Part of Kubernetes’ popularity is a result of its ability to run both on-premises and in public cloud using containers (e.g., Docker). Since Google Cloud, AWS, and Microsoft Azure all provide managed Kubernetes services, to some people, the term Kubernetes has become synonymous with the ideas of vendor neutrality and hybrid cloud platforms.
A dangerous security vulnerability was discovered in Kubernetes this year, once again calling attention to the importance of security, updated software, and good configuration. In addition, we saw Google Cloud and Microsoft Azure launching Anthos and Arc respectively—big moves that were made to attract customers looking for hybrid or multi-cloud solutions. In 2020, we can expect Kubernetes to become even more popular as it tackles its maintenance and operational overhead concerns with projects like KNative.

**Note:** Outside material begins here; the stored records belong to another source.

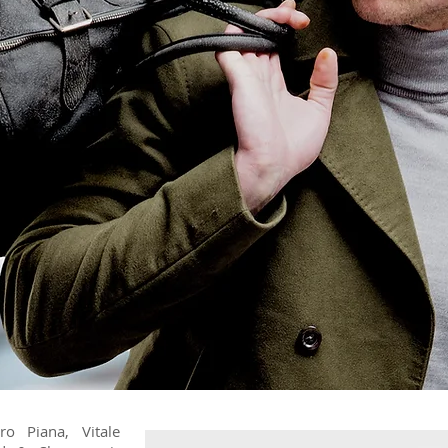
ro Piana, Vitale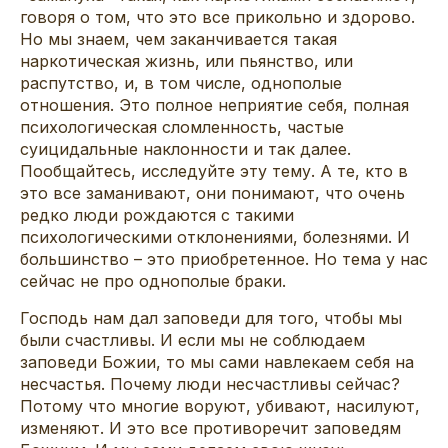
говоря о том, что это все прикольно и здорово.
Но мы знаем, чем заканчивается такая
наркотическая жизнь, или пьянство, или
распутство, и, в том числе, однополые
отношения. Это полное неприятие себя, полная
психологическая сломленность, частые
суицидальные наклонности и так далее.
Пообщайтесь, исследуйте эту тему. А те, кто в
это все заманивают, они понимают, что очень
редко люди рождаются с такими
психологическими отклонениями, болезнями. И
большинство – это приобретенное. Но тема у нас
сейчас не про однополые браки.
Господь нам дал заповеди для того, чтобы мы
были счастливы. И если мы не соблюдаем
заповеди Божии, то мы сами навлекаем себя на
несчастья. Почему люди несчастливы сейчас?
Потому что многие воруют, убивают, насилуют,
изменяют. И это все противоречит заповедям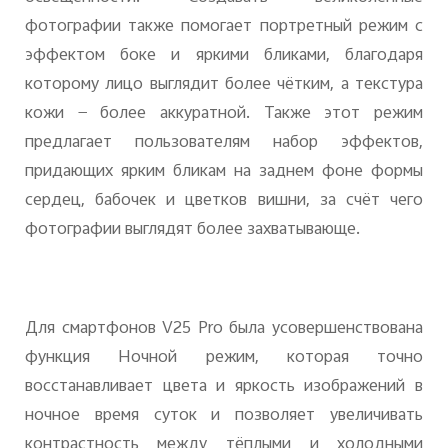
фотографии также помогает портретный режим с
эффектом боке и яркими бликами, благодаря
которому лицо выглядит более чётким, а текстура
кожи — более аккуратной. Также этот режим
предлагает пользователям набор эффектов,
придающих ярким бликам на заднем фоне формы
сердец, бабочек и цветков вишни, за счёт чего
фотографии выглядят более захватывающе.
Для смартфонов V25 Pro была усовершенствована
функция Ночной режим, которая точно
восстанавливает цвета и яркость изображений в
ночное время суток и позволяет увеличивать
контрастность между тёплыми и холодными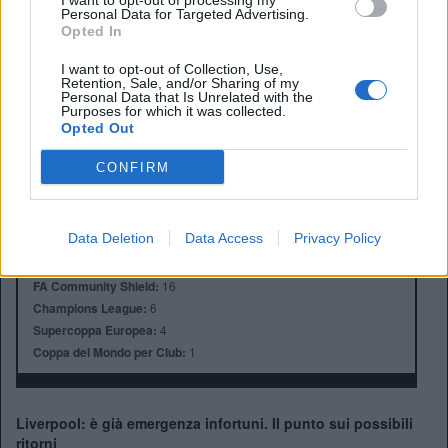
I want to opt-out of processing my
Personal Data for Targeted Advertising.
Opted In
I want to opt-out of Collection, Use,
Anno di Fondazione:
1892
Retention, Sale, and/or Sharing of my
Personal Data that Is Unrelated with the
Stadio:
Anfield (45.276)
Purposes for which it was collected.
Città:
Liverpool
Opted Out
Presidente:
Tom Werner
Manager:
Arne Slot
CONFIRM
ALBO D'ORO
Premier League:
19
Data Deletion
Data Access
Privacy Policy
FA Cup:
8
League Cup:
10
FA Community Shield:
16
Champions League:
6
Supercoppa Europea:
4
Coppa del Mondo per Club:
1
Liverpool: è già emergenza infortuni. Il punto sui possibili
ritorni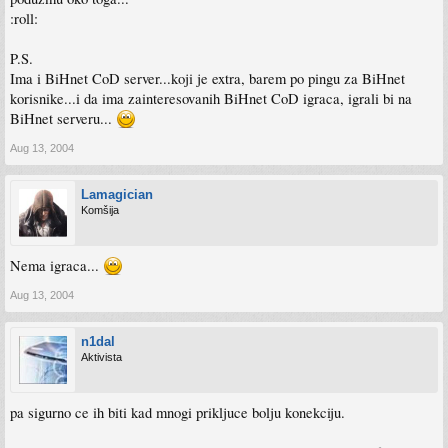
:roll:
P.S.
Ima i BiHnet CoD server...koji je extra, barem po pingu za BiHnet
korisnike...i da ima zainteresovanih BiHnet CoD igraca, igrali bi na
BiHnet serveru...
Aug 13, 2004
Lamagician
Komšija
Nema igraca...
Aug 13, 2004
n1dal
Aktivista
pa sigurno ce ih biti kad mnogi prikljuce bolju konekciju.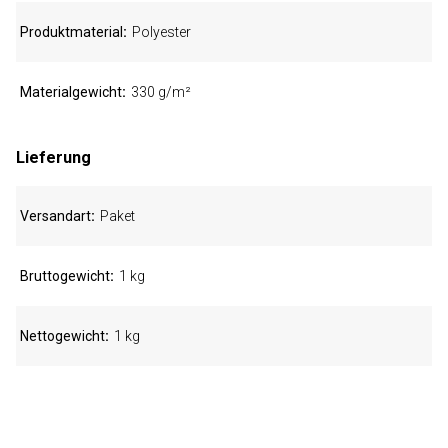
Produktmaterial
Polyester
Materialgewicht
330 g/m²
Lieferung
Versandart
Paket
Bruttogewicht
1 kg
Nettogewicht
1 kg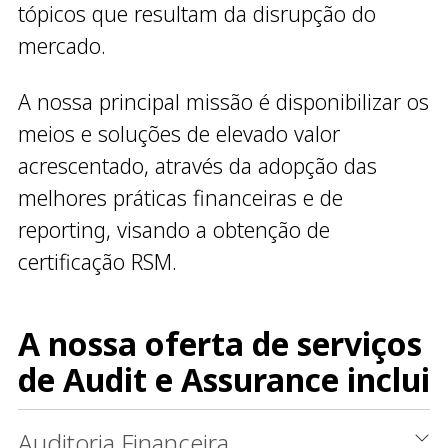
tópicos que resultam da disrupção do
mercado.
A nossa principal missão é disponibilizar os
meios e soluções de elevado valor
acrescentado, através da adopção das
melhores práticas financeiras e de
reporting, visando a obtenção de
certificação RSM.
A nossa oferta de serviços
de Audit e Assurance inclui
Auditoria Financeira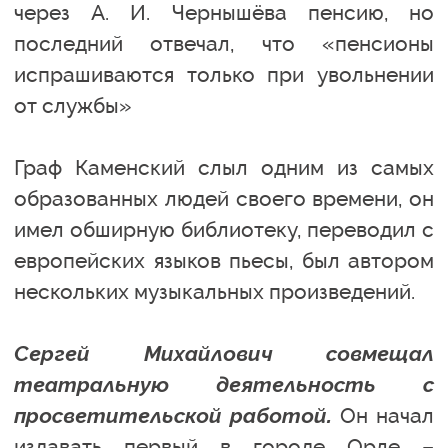
через А. И. Чернышёва пенсию, но
последний отвечал, что «пенсионы
испрашиваются только при увольнении
от службы»
Граф Каменский слыл одним из самых
образованных людей своего времени, он
имел обширную библиотеку, переводил с
европейских языков пьесы, был автором
нескольких музыкальных произведений.
Сергей Михайлович совмещал
театральную деятельность с
просветительской работой.
Он начал
издавать первый в городе Орле –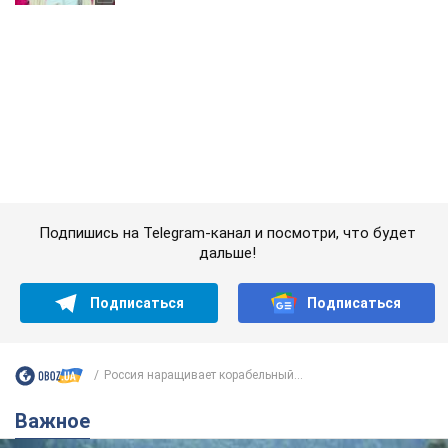
Подпишись на Telegram-канал и посмотри, что будет
дальше!
Подписаться
Подписаться
Россия наращивает корабельный...
Важное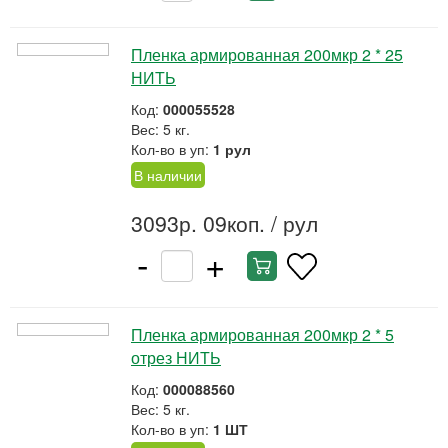
Пленка армированная 200мкр 2 * 25
НИТЬ
Код:
000055528
Вес: 5 кг.
Кол-во в уп:
1 рул
В наличии
3093р. 09коп.
/ рул
-
+
Пленка армированная 200мкр 2 * 5
отрез НИТЬ
Код:
000088560
Вес: 5 кг.
Кол-во в уп:
1 ШТ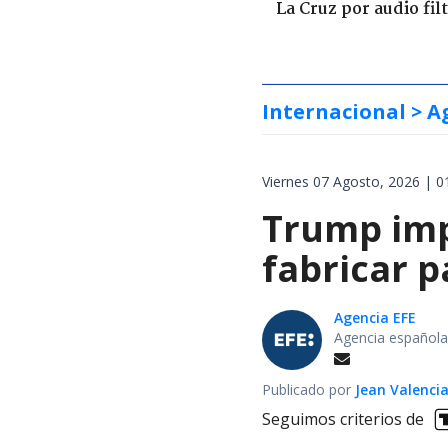
La Cruz por audio fil
Internacional
> A
Viernes 07 Agosto, 2026 | 0
Trump impo
fabricar 
Agencia EFE
Agencia española
Publicado por
Jean Valenci
Seguimos criterios de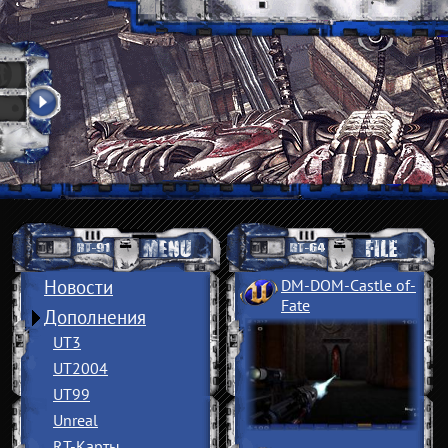
Новости
DM-DOM-Castle of
­
Fate
Дополнения
UT3
UT2004
UT99
Unreal
RT-Карты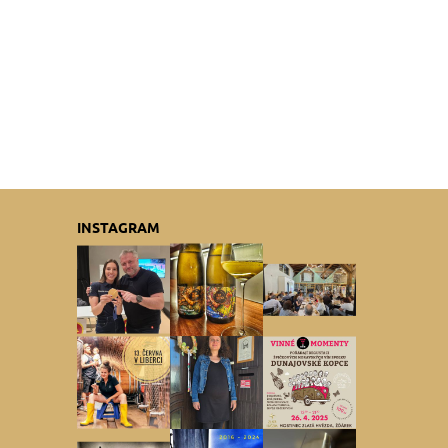
INSTAGRAM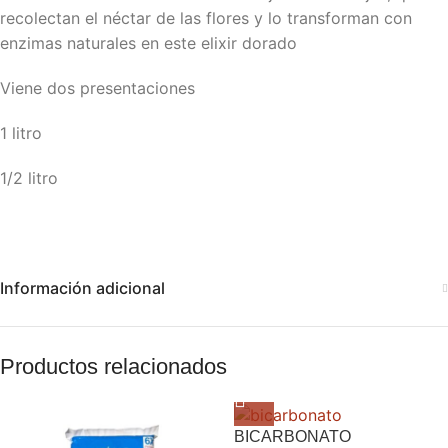
recolectan el néctar de las flores y lo transforman con
enzimas naturales en este elixir dorado
Viene dos presentaciones
1 litro
1/2 litro
Información adicional
Productos relacionados
BICARBONATO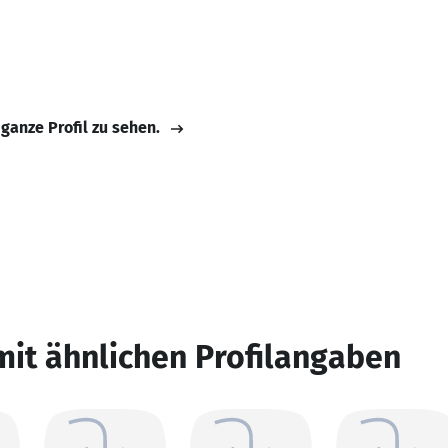
 ganze Profil zu sehen.
mit ähnlichen Profilangaben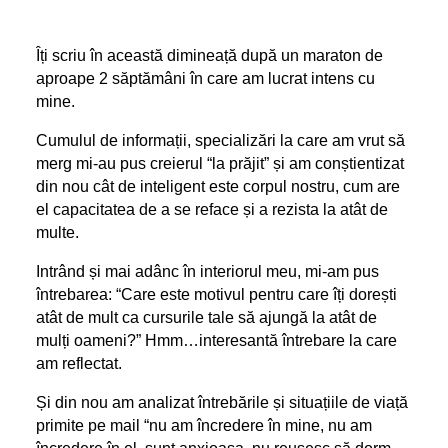
Îți scriu în această dimineață după un maraton de
aproape 2 săptămâni în care am lucrat intens cu
mine.
Cumulul de informații, specializări la care am vrut să
merg mi-au pus creierul “la prăjit” și am conștientizat
din nou cât de inteligent este corpul nostru, cum are
el capacitatea de a se reface și a rezista la atât de
multe.
Intrând și mai adânc în interiorul meu, mi-am pus
întrebarea: “Care este motivul pentru care îți dorești
atât de mult ca cursurile tale să ajungă la atât de
mulți oameni?” Hmm…interesantă întrebare la care
am reflectat.
Și din nou am analizat întrebările și situațiile de viață
primite pe mail “nu am încredere în mine, nu am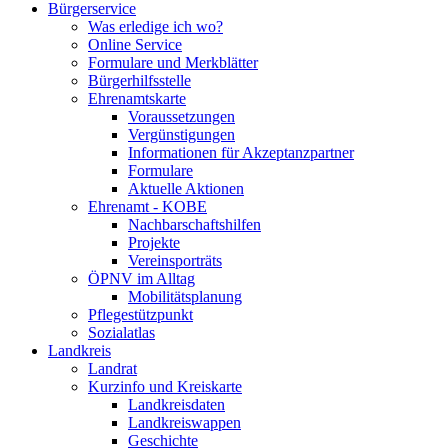
Bürgerservice
Was erledige ich wo?
Online Service
Formulare und Merkblätter
Bürgerhilfsstelle
Ehrenamtskarte
Voraussetzungen
Vergünstigungen
Informationen für Akzeptanzpartner
Formulare
Aktuelle Aktionen
Ehrenamt - KOBE
Nachbarschaftshilfen
Projekte
Vereinsporträts
ÖPNV im Alltag
Mobilitätsplanung
Pflegestützpunkt
Sozialatlas
Landkreis
Landrat
Kurzinfo und Kreiskarte
Landkreisdaten
Landkreiswappen
Geschichte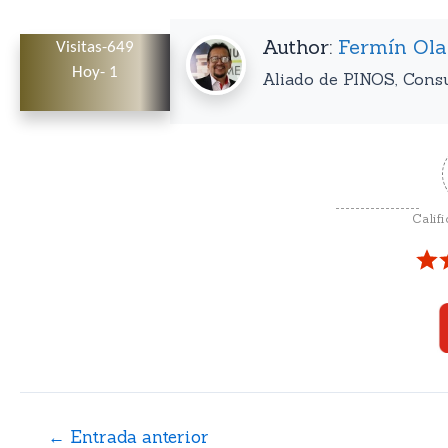
Author:
Fermín Ola
Visitas-649
Hoy- 1
Aliado de PINOS, Consu
Califi
←
Entrada anterior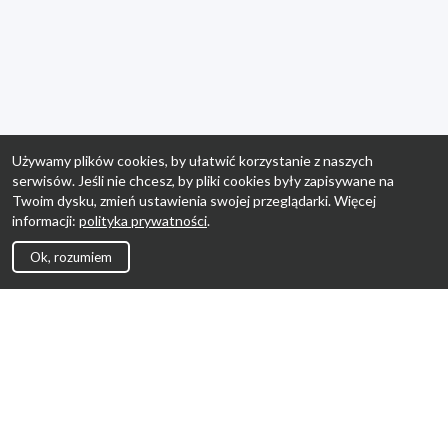
Używamy plików cookies, by ułatwić korzystanie z naszych
serwisów. Jeśli nie chcesz, by pliki cookies były zapisywane na
Twoim dysku, zmień ustawienia swojej przeglądarki. Więcej
informacji:
polityka prywatności
.
Ok, rozumiem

With cloud computing and DevOps tooling and culture forming today’s engineering reality, we can expect 2020 to yield interesting developments in cloud security on multiple fronts, including hybrid and multi-cloud, observability, Kubernetes, cloud-native applications, and serverless.
In the area of security, we are likely to see some of the same basic mistakes (such as misconfiguration of object storage) result in data breaches. The tooling to prevent those mistakes already exists in the form of managed services being released by cloud providers. However, since those security functionalities and services are generally not enabled by default, it is extremely important that engineers keep up with the new developments and possibilities—which we can expect to see more of in the next year.
Making a mindset change, such as the one brought about by adopting DevSecOps or committing to security threat modeling workshops, is a lot more important than learning and adopting a new tool. Having good day-to-day practices, like using the least privilege principle or designing your application architecture using a zero-trust approach, fosters a proactive attitude towards cloud security.
Judging by these last few months of 2019, 2020 should be full of interesting developments in cloud security. We’ll be sure to keep you posted on them as they arise!